From Unstructured Data to Actionable Insights using IBM watsonx.data

Written by Venkata Bachu | Thu, Nov, 13, 2025 @ 08:30 PM

Introduction

In today’s data-driven world, organizations often sit on massive volumes of unstructured information in PDFs, logs, text files, JSONs. While the files hold valuable information, business analytics tools like IBM Planning Analytics (PA) rely on structured, queryable data to deliver insights. That's where IBM watsonx.data and IBM PA come together.

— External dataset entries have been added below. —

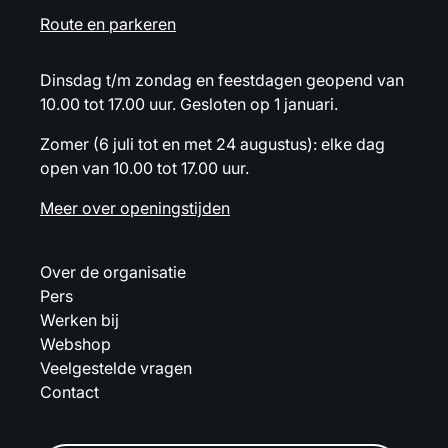
Route en parkeren
Dinsdag t/m zondag en feestdagen geopend van
10.00 tot 17.00 uur. Gesloten op 1 januari.
Zomer (6 juli tot en met 24 augustus): elke dag
open van 10.00 tot 17.00 uur.
Meer over openingstijden
Over de organisatie
Pers
Werken bij
Webshop
Veelgestelde vragen
Contact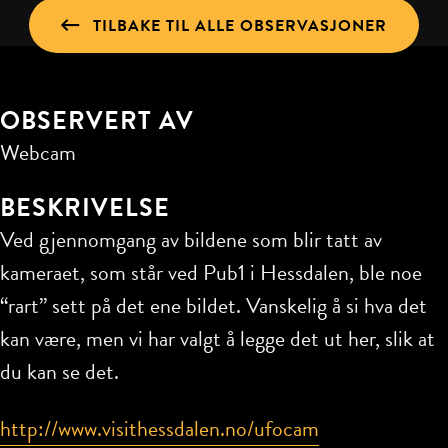
TILBAKE TIL ALLE OBSERVASJONER
OBSERVERT AV
Webcam
BESKRIVELSE
Ved gjennomgang av bildene som blir tatt av
kameraet, som står ved Pub1 i Hessdalen, ble noe
“rart” sett på det ene bildet. Vanskelig å si hva det
kan være, men vi har valgt å legge det ut her, slik at
du kan se det.
http://www.visithessdalen.no/ufocam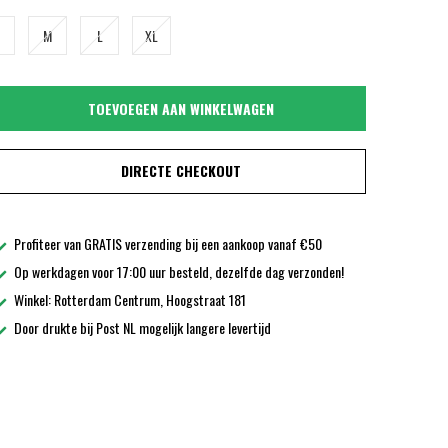
M
L
XL
TOEVOEGEN AAN WINKELWAGEN
DIRECTE CHECKOUT
Profiteer van GRATIS verzending bij een aankoop vanaf €50
Op werkdagen voor 17:00 uur besteld, dezelfde dag verzonden!
Winkel: Rotterdam Centrum, Hoogstraat 181
Door drukte bij Post NL mogelijk langere levertijd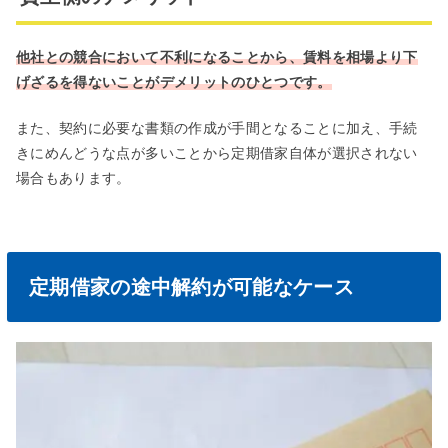
他社との競合において不利になることから、賃料を相場より下
げざるを得ないことがデメリットのひとつです。
また、契約に必要な書類の作成が手間となることに加え、手続
きにめんどうな点が多いことから定期借家自体が選択されない
場合もあります。
定期借家の途中解約が可能なケース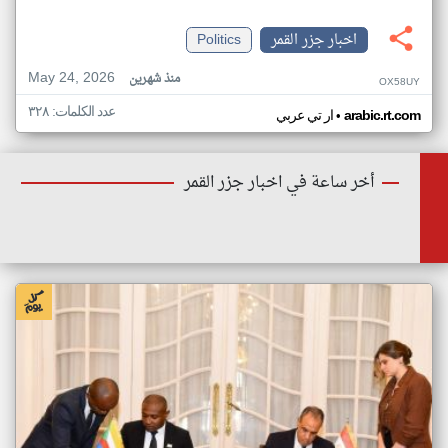
اخبار جزر القمر
Politics
May 24, 2026
منذ شهرين
OX58UY
عدد الكلمات: ٣٢٨
•
arabic.rt.com
ار تي عربي
أخر ساعة في اخبار جزر القمر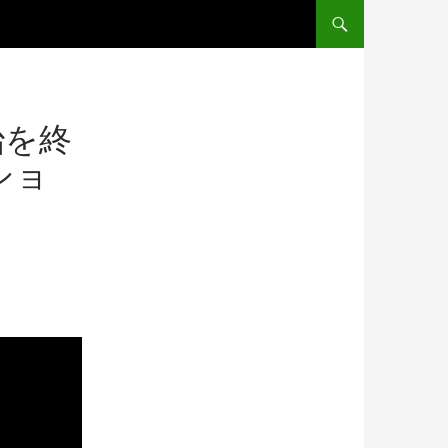
コンテンツへ移動
治を終
ショ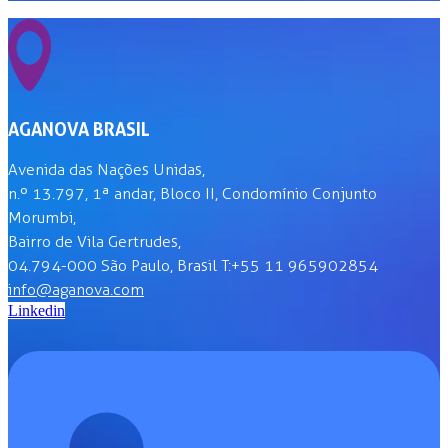
AGANOVA BRASIL
Avenida das Nações Unidas,
n.º 13.797, 1ª andar, Bloco II, Condomínio Conjunto
Morumbi,
Bairro de Vila Gertrudes,
04.794-000 São Paulo, Brasil T:+55 11 965902854
info@aganova.com
Linkedin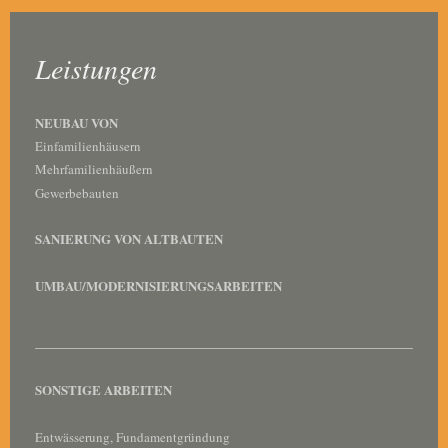
Leistungen
NEUBAU VON
Einfamilienhäusern
Mehrfamilienhäußern
Gewerbebauten
SANIERUNG VON ALTBAUTEN
UMBAU/MODERNISIERUNGSARBEITEN
SONSTIGE ARBEITEN
Entwässerung, Fundamentgründung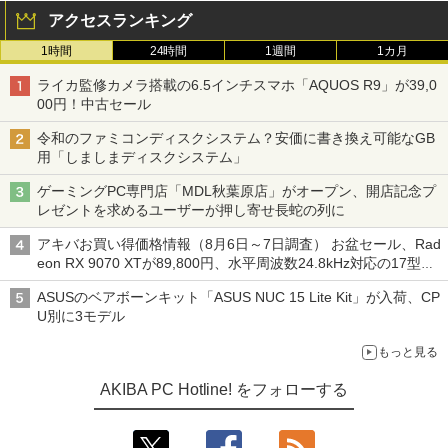
アクセスランキング
1時間
24時間
1週間
1カ月
ライカ監修カメラ搭載の6.5インチスマホ「AQUOS R9」が39,0
00円！中古セール
令和のファミコンディスクシステム？安価に書き換え可能なGB
用「しましまディスクシステム」
ゲーミングPC専門店「MDL秋葉原店」がオープン、開店記念プ
レゼントを求めるユーザーが押し寄せ長蛇の列に
アキバお買い得価格情報（8月6日～7日調査） お盆セール、Rad
eon RX 9070 XTが89,800円、水平周波数24.8kHz対応の17型モ
ニターが9,801円、暑さ指数連動セール ほか
ASUSのベアボーンキット「ASUS NUC 15 Lite Kit」が入荷、CP
U別に3モデル
もっと見る
AKIBA PC Hotline! をフォローする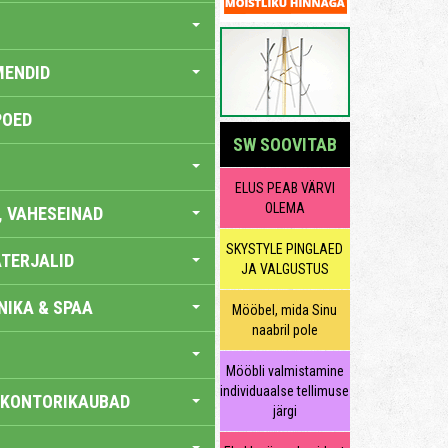
MENDID
POED
SW SOOVITAB
ELUS PEAB VÄRVI
OLEMA
, VAHESEINAD
SKYSTYLE PINGLAED
TERJALID
JA VALGUSTUS
IKA & SPAA
Mööbel, mida Sinu
naabril pole
Mööbli valmistamine
individuaalse tellimuse
 KONTORIKAUBAD
järgi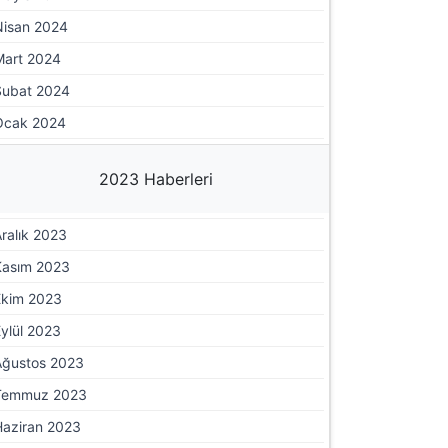
Nisan 2024
Mart 2024
Şubat 2024
Ocak 2024
2023 Haberleri
ralık 2023
Kasım 2023
Ekim 2023
ylül 2023
Ağustos 2023
Temmuz 2023
Haziran 2023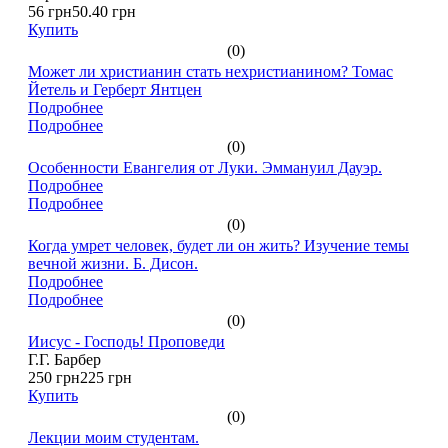
56 грн
50.40 грн
Купить
(0)
Может ли христианин стать нехристианином? Томас
Йетель и Герберт Янтцен
Подробнее
Подробнее
(0)
Особенности Евангелия от Луки. Эммануил Дауэр.
Подробнее
Подробнее
(0)
Когда умрет человек, будет ли он жить? Изучение темы
вечной жизни. Б. Дисон.
Подробнее
Подробнее
(0)
Иисус - Господь! Проповеди
Г.Г. Барбер
250 грн
225 грн
Купить
(0)
Лекции моим студентам.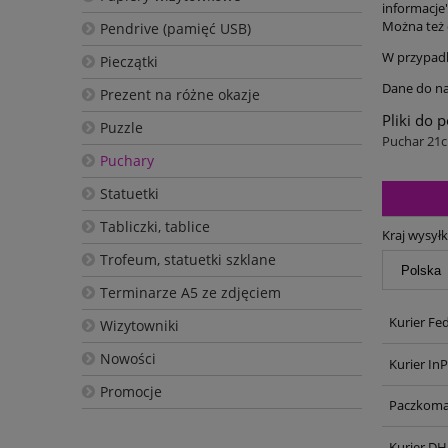
informacje
Można też 
Pendrive (pamięć USB)
W przypadku
Pieczątki
Dane do na
Prezent na różne okazje
Pliki do 
Puzzle
Puchar 21
Puchary
Statuetki
Tabliczki, tablice
Kraj wysyłk
Trofeum, statuetki szklane
Terminarze A5 ze zdjęciem
Kurier Fe
Wizytowniki
Nowości
Kurier In
Promocje
Paczkoma
Kurier DH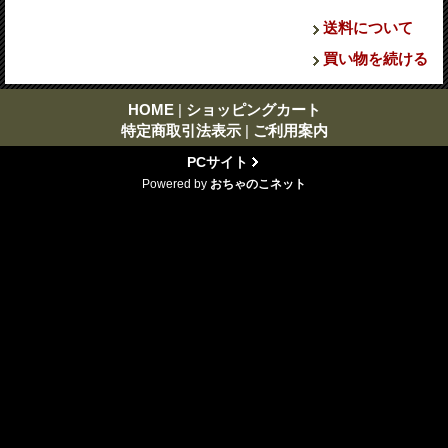
送料について
買い物を続ける
HOME
|
ショッピングカート
特定商取引法表示
|
ご利用案内
PCサイト
Powered by
おちゃのこネット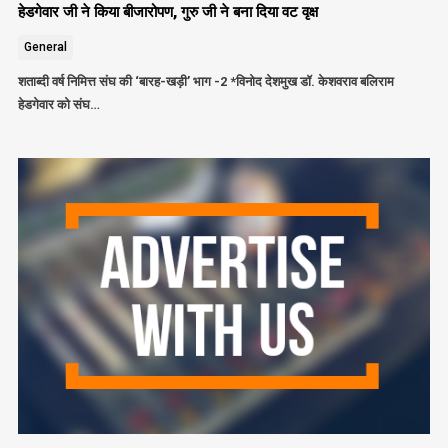
हेडगेवार जी ने किया बीजारोपण, गुरु जी ने बना दिया वट वृक्ष
General
शताब्दी वर्ष निमित्त संघ की ‘बारह-खड़ी’ भाग -2 *विनोद देशमुख डॉ. केशवराव बलिराम
हेडगेवार को संघ…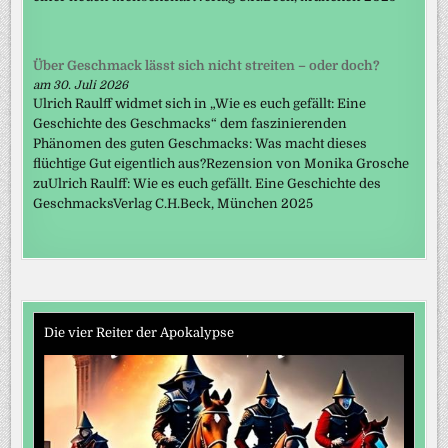
Über Geschmack lässt sich nicht streiten – oder doch?
am 30. Juli 2026
Ulrich Raulff widmet sich in „Wie es euch gefällt: Eine
Geschichte des Geschmacks“ dem faszinierenden
Phänomen des guten Geschmacks: Was macht dieses
flüchtige Gut eigentlich aus?Rezension von Monika Grosche
zuUlrich Raulff: Wie es euch gefällt. Eine Geschichte des
GeschmacksVerlag C.H.Beck, München 2025
Die vier Reiter der Apokalypse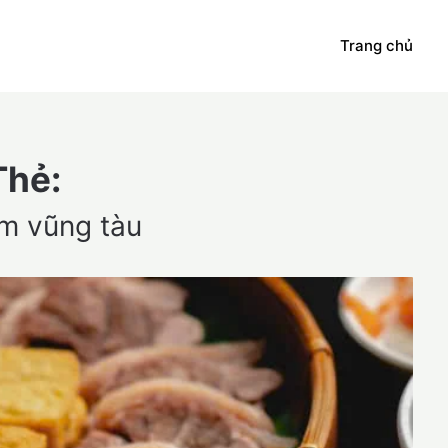
Trang chủ
Thẻ:
m vũng tàu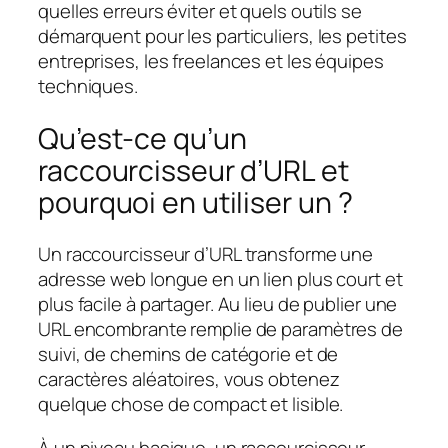
quelles erreurs éviter et quels outils se
démarquent pour les particuliers, les petites
entreprises, les freelances et les équipes
techniques.
Qu’est-ce qu’un
raccourcisseur d’URL et
pourquoi en utiliser un ?
Un raccourcisseur d’URL transforme une
adresse web longue en un lien plus court et
plus facile à partager. Au lieu de publier une
URL encombrante remplie de paramètres de
suivi, de chemins de catégorie et de
caractères aléatoires, vous obtenez
quelque chose de compact et lisible.
À un niveau basique, un raccourcisseur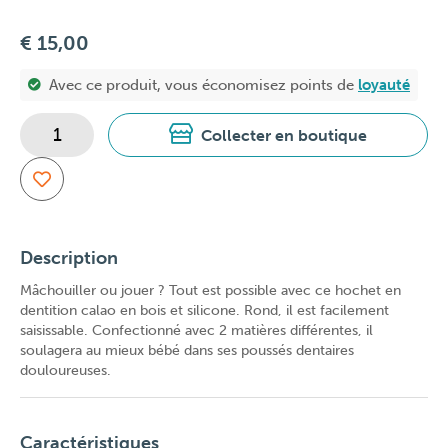
€ 15,00
Avec ce produit, vous économisez
points de
loyauté
Collecter en boutique
Description
Mâchouiller ou jouer ? Tout est possible avec ce hochet en
dentition calao en bois et silicone. Rond, il est facilement
saisissable. Confectionné avec 2 matières différentes, il
soulagera au mieux bébé dans ses poussés dentaires
douloureuses.
Caractéristiques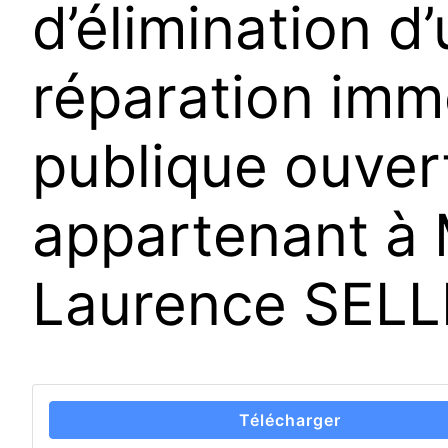
d’élimination d
réparation imm
publique ouvert
appartenant à
Laurence SELL
Télécharger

In this article, we will explore how unstructured data can be processed in watsonx.data, and made available in IBM PA for planning and analysis.

This post walks through an end-to-end workflow that converts unstructured data into structured tables in watsonx.data and connects them seamlessly to IBM PA for advanced planning and forecasting.

Understanding the Architecture

IBM watsonx.data is a modern, open data lakehouse that can store and query structured, semi-structured, and unstructured data.
IBM Planning Analytics, on the other hand, can only consume structured data (tables, columns, rows).
To connect the two, unstructured data needs to be converted into structured tables that IBM PA can read. This connection is established via watsonx.data’s Presto/Trino query engine or through DataStage or watsonx.ai pipelines.

Step 1: Ingest Unstructured Data into IBM watsonx.data

Start by uploading your raw files— PDFs, JSONs, logs, etc.— to IBM Cloud Object Storage (COS). IBM Watsonx.data integrates directly with COS, allowing you to register a COS bucket as a schema or catalog.

Example SQL:
CREATE SCHEMA IF NOT EXISTS unstructured_data
WITH (location = 's3a://my-bucket/unstructured/');

You can also use ETL tools like DataStage or watsonx.ai pipelines to create ingestion jobs that extract metadata or text and store the results in structured formats such as Parquet or CSV.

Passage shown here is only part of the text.